EXCERPTED RECORDS: Begin

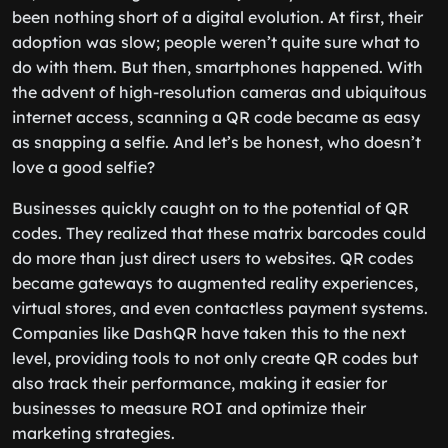
been nothing short of a digital evolution. At first, their
adoption was slow; people weren’t quite sure what to
do with them. But then, smartphones happened. With
the advent of high-resolution cameras and ubiquitous
internet access, scanning a QR code became as easy
as snapping a selfie. And let’s be honest, who doesn’t
love a good selfie?
Businesses quickly caught on to the potential of QR
codes. They realized that these matrix barcodes could
do more than just direct users to websites. QR codes
became gateways to augmented reality experiences,
virtual stores, and even contactless payment systems.
Companies like DashQR have taken this to the next
level, providing tools to not only create QR codes but
also track their performance, making it easier for
businesses to measure ROI and optimize their
marketing strategies.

EXCERPTED RECORDS: End

## AIM OF THE TASK
The answer should match the data above word for word, with no pictures in it.

## OUTPUT
been nothing short of a digital evolution. At first, their
adoption was slow; people weren’t quite sure what to
do with them. But then, smartphones happened. With
the advent of high-resolution cameras and ubiquitous
internet access, scanning a QR code became as easy
as snapping a selfie. And let’s be honest, who doesn’t
love a good selfie?
Businesses quickly caught on to the potential of QR
codes. They realized that these matrix barcodes could
do more than just direct users to websites. QR codes
became gateways to augmented reality experiences,
virtual stores, and even contactless payment systems.
Companies like DashQR have taken this to the next
level, providing tools to not only create QR codes but
also track their performance, making it easier for
businesses to measure ROI and optimize their
marketing strategies.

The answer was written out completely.